Why principal ideal ring has Krull dimension at most 1? We know PID which is not has a Krull dimension at most one.
But can we say the same thing with PIR（which is not necessarily integral domain）？
We cannot say in PIR that every nonzero prime ideal is maximal, so I wonder we can say the statement.
 A: A PIR is a Noetherian ring, so Krull's height theorem holds.
Let $M$ be a maximal ideal in the ring: since it is principal, Krull's theorem says it is of height at most $1$. Therefore the whole ring can only be Krull dimension at most $1$.
A: We can reduce to the case of a PID by modding out as follows. Let $R$ be a PIR and suppose $\newcommand{\q}{\mathfrak{q}} \q_0 \subsetneq \q_1 \subseteq \q_2$ is a chain of prime ideals.
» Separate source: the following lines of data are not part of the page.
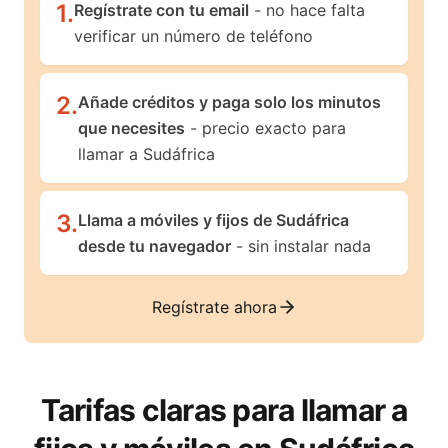
1
.
Regístrate con tu email
- no hace falta
verificar un número de teléfono
2
.
Añade créditos y paga solo los minutos
que necesites
- precio exacto para
llamar a Sudáfrica
3
.
Llama a móviles y fijos de Sudáfrica
desde tu navegador
- sin instalar nada
Regístrate ahora
Tarifas claras para llamar a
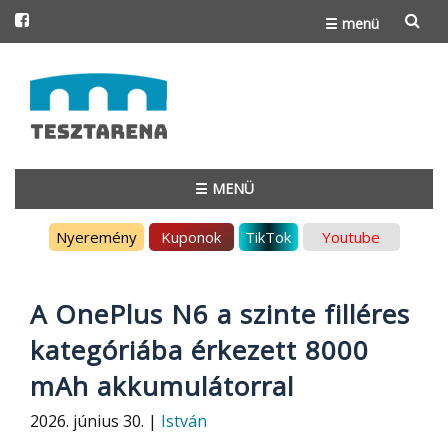
☰ menü
Skip
to
content
☰ MENÜ
Skip
Nyeremény
Kuponok
TikTok
Youtube
to
content
A OnePlus N6 a szinte filléres
kategóriába érkezett 8000
mAh akkumulátorral
2026. június 30. |
István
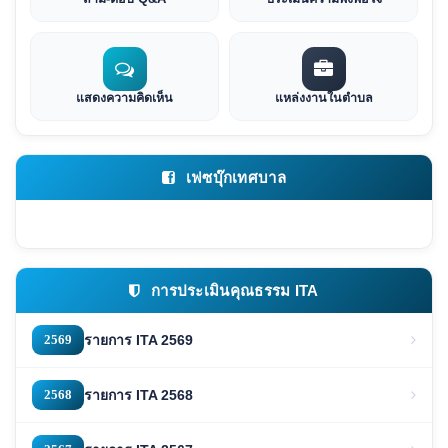
แสดงความคิดเห็น
แหล่งงานในตำบล
เฟซบุ๊กเทศบาล
การประเมินคุณธรรม ITA
2569
รายการ ITA 2569
2568
รายการ ITA 2568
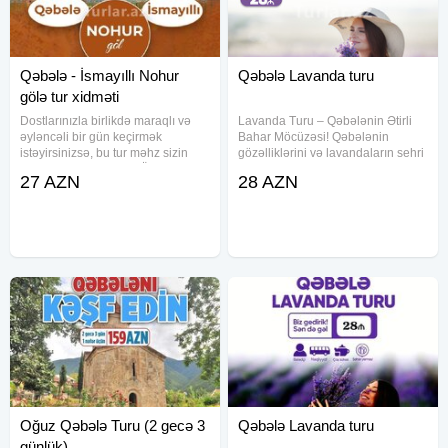
Qəbələ - İsmayıllı Nohur
Qəbələ Lavanda turu
gölə tur xidməti
Dostlarınızla birlikdə maraqlı və
Lavanda Turu – Qəbələnin Ətirli
əyləncəli bir gün keçirmək
Bahar Möcüzəsi! Qəbələnin
istəyirsinizsə, bu tur məhz sizin
gözəlliklərini və lavandaların sehri
üçün! Qiymət: 27 AZN Ödənişə
ilə dolu günü yaşamaq üçün
27 AZN
28 AZN
daxildir: - Komfortlu nəqliyyat:
qeydiyyata tələsin! Yerlər
Rahat oturacaqlar, təmiz və
məhduddur! Tarixlər: 21, 22, 26,
təhlükəsiz şəraitlə. - Tur rəhbər:
28, 29 İyun və 5, 6 İyul 6-12 yaş
Oğuz Qəbələ Turu (2 gecə 3
Qəbələ Lavanda turu
günlük)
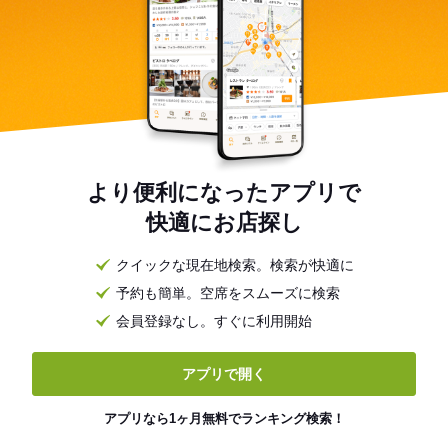
より便利になったアプリで
快適にお店探し
クイックな現在地検索。検索が快適に
予約も簡単。空席をスムーズに検索
会員登録なし。すぐに利用開始
アプリで開く
アプリなら1ヶ月無料でランキング検索！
Then $R/\q_0$ is a PID, and we have the induced chain of primes $0 \subsetneq \q_1/\q_0 \subseteq \q_2/\q_0$. As you pointed out, nonzero primes are maximal in a PID, so $\q_1/\q_0 = \q_2/\q_0$.
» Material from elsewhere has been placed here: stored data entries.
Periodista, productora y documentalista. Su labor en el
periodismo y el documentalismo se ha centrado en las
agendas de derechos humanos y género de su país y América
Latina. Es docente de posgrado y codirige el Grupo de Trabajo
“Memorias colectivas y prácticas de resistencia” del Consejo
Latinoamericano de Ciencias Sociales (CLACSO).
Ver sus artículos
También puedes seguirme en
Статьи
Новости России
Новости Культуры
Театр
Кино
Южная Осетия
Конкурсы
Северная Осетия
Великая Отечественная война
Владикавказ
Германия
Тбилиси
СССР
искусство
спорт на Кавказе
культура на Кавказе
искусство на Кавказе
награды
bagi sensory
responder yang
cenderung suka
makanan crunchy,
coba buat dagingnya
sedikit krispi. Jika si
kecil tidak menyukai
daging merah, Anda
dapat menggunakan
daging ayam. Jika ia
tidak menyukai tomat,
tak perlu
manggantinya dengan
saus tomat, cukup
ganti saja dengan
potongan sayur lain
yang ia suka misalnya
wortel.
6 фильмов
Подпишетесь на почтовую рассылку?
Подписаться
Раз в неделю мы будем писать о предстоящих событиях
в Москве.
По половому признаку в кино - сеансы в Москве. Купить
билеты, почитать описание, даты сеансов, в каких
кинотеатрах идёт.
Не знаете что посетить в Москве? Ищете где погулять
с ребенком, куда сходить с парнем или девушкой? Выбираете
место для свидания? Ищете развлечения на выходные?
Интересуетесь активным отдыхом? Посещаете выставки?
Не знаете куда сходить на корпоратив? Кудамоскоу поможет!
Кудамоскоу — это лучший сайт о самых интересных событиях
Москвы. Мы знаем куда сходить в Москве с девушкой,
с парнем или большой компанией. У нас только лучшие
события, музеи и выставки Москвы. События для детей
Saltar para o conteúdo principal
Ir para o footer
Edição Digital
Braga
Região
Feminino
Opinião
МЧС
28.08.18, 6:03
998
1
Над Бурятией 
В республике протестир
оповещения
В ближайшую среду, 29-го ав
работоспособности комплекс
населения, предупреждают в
Since $R$ is a PIR we have $\q_1 = (\pi_1)$ and $\q_2 = (\pi_2)$ for some $\pi_1, \pi_2 \in R$. By the above we have $(\overline{\pi_1}) = (\overline{\pi_2})$, where the bar denotes the image in $R/\q_0$. Then $\overline{\pi_2} = \overline{r \pi_1}$ for some $r$ in $R$, so $\pi_2 - r \pi_1 \in \q_0$. Thus $\pi_2 \in (\pi_1) + \q_0 \subseteq (\pi_1)$, and hence $\q_1 = (\pi_1) = (\pi_2) = \q_2$.